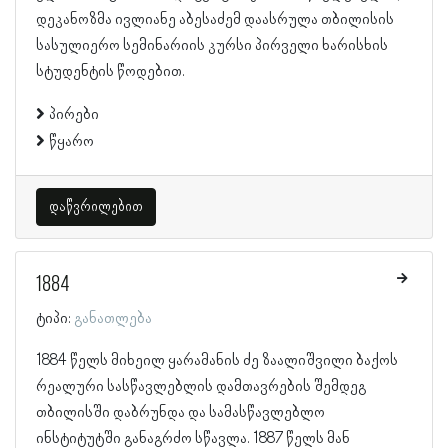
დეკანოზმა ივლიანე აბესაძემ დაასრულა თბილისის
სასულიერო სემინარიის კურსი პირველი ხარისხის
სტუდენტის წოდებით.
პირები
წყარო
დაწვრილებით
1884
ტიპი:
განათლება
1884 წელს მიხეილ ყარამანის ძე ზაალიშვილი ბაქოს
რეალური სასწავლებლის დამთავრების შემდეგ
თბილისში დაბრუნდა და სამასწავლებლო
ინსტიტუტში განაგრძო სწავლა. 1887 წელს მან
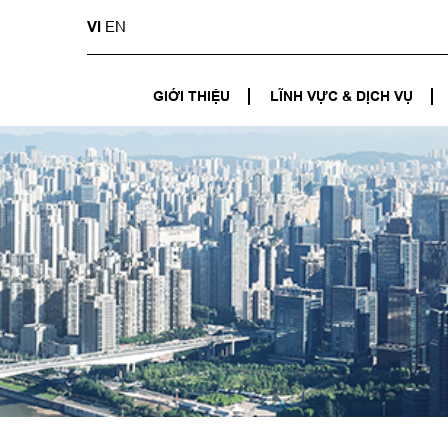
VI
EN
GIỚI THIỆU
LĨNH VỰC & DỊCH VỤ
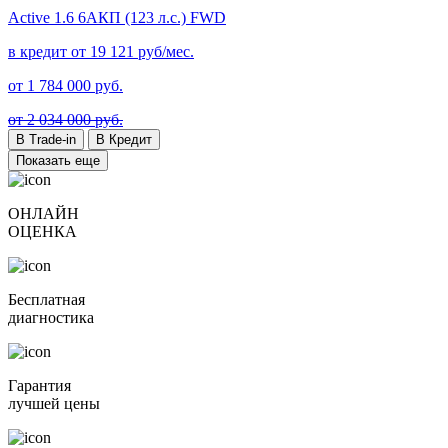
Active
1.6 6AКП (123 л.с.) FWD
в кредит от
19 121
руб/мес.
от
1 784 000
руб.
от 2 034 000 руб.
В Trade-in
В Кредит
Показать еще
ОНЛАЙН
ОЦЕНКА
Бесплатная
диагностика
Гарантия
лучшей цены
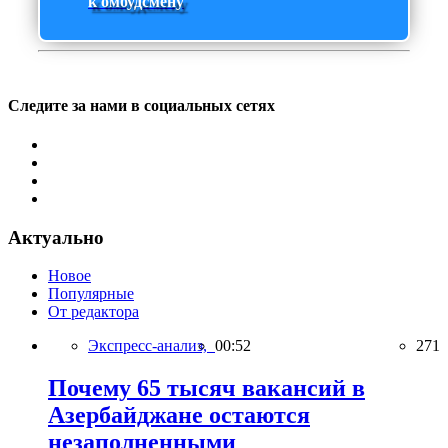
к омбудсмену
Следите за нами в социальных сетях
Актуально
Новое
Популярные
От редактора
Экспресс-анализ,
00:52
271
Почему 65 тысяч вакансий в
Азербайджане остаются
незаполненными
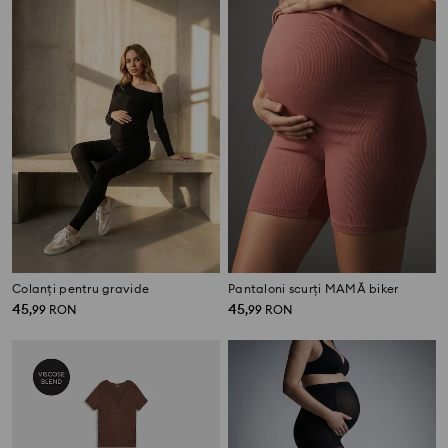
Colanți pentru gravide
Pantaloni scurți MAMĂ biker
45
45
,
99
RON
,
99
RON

********

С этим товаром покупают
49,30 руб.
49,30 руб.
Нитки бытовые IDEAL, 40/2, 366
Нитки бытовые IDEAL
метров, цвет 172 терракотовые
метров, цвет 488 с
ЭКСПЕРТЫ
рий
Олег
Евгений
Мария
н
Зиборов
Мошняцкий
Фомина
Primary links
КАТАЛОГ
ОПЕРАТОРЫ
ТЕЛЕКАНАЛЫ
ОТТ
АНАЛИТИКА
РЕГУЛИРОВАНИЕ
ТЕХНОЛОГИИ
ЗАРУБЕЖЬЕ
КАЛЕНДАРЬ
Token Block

********

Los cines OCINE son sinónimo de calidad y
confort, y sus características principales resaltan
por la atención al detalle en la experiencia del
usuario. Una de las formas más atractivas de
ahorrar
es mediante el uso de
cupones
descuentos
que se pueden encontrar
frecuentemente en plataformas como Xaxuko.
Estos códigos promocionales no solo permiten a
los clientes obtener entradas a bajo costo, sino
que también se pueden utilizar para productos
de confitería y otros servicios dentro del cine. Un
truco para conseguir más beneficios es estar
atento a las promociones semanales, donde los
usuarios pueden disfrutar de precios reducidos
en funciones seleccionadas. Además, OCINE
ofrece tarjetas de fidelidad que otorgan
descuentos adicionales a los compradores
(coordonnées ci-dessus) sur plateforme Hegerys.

********

### AIM OF THE TASK
What lines above contain the string "бытовые"? Copy all of them.

### ANSWER SPACE
Нитки бытовые IDEAL, 40/2, 366
Нитки бытовые IDEAL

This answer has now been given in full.